- _Exercise_
Wherever pictures occur in the entries below, leave them out and retype the rest exactly.

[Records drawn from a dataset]
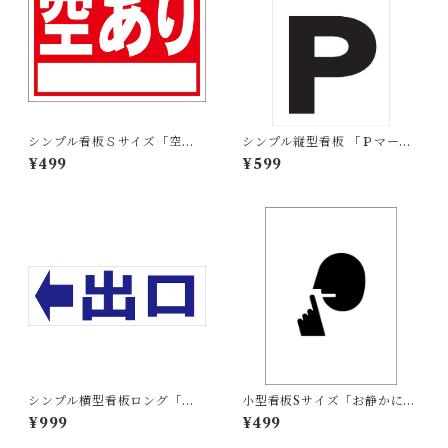
シンプル看板Ｓサイズ「空あ
シンプル縦型看板 「Ｐマーク
り（白窓付）」【不動産】屋
（黒）左矢印」【駐車場】 屋
¥499
¥599
外可
外可
シンプル横型看板ロング「出
小型看板Sサイズ「お静かにマ
口 左矢印(青)」【駐車場】屋
ーク（黒）」 屋外可【その
¥999
¥499
外可
他・マーク】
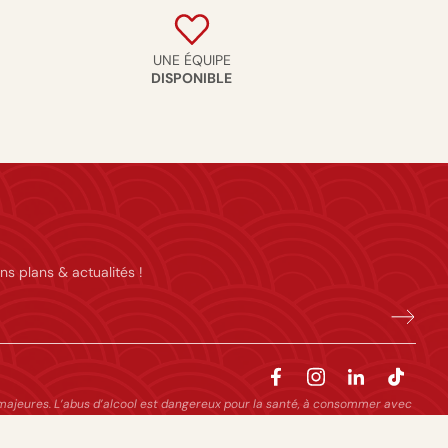
UNE ÉQUIPE
DISPONIBLE
ns plans & actualités !
majeures. L’abus d’alcool est dangereux pour la santé, à consommer avec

- _Response area_
シンプル看板Ｓサイズ「空あ
シンプル縦型看板 「Ｐマーク
り（白窓付）」【不動産】屋
（黒）左矢印」【駐車場】 屋
¥499
¥599
外可
外可
シンプル横型看板ロング「出
小型看板Sサイズ「お静かにマ
口 左矢印(青)」【駐車場】屋
ーク（黒）」 屋外可【その
¥999
¥499
外可
他・マーク】
UNE ÉQUIPE
DISPONIBLE
ns plans & actualités !
majeures. L’abus d’alcool est dangereux pour la santé, à consommer avec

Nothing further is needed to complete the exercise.